Ein neuer Augenzeugenbericht wirft ein anderes Licht auf den tödlichen Vorfall in Minneapolis.
Ein anonymer Zeuge widerspricht der offiziellen Darstellung der Behörden vehement.
Seine Aussage sorgt für wachsende Empörung und neue Fragen zur Verantwortung.
Aussage eines Augenzeugen widerspricht Behörden
In einer eidesstattlichen Erklärung behauptet ein anonymer Augenzeuge, der die Schiesserei gefilmt hat, er habe Alex Pretti nicht mit einer Waffe gesehen, bevor dieser von ICE-Beamten erschossen wurde.

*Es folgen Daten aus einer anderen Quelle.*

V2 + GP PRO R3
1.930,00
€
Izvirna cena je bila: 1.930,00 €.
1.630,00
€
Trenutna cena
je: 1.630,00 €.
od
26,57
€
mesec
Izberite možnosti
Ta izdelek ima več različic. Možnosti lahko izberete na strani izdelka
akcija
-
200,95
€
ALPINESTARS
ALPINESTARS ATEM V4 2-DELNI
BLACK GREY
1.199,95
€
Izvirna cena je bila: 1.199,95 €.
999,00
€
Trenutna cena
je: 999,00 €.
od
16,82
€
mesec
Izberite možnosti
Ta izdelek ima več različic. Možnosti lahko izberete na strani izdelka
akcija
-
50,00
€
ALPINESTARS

Laut ANSA.it geht aus dem Dokument des American Immigration Council hervor, dass der Zeuge betonte, Pretti habe versucht, einer Frau zu helfen, die zuvor zu Boden gestossen worden sei.
Der Zeuge berichtet, Pretti habe keinen Widerstand geleistet und keine Waffe in der Hand gehabt. Stattdessen sei er von mehreren Beamten zu Boden gebracht worden, bevor es zu Schüssen gekommen sei.
Was der Augenzeuge sieht
Der Zeuge beschreibt den Vorfall so:
Pretti versuchte einer Frau zu helfen, die von ICE-Beamten umgestossen wurde.
Er habe sein Handy in der Hand gehabt, nicht eine Waffe.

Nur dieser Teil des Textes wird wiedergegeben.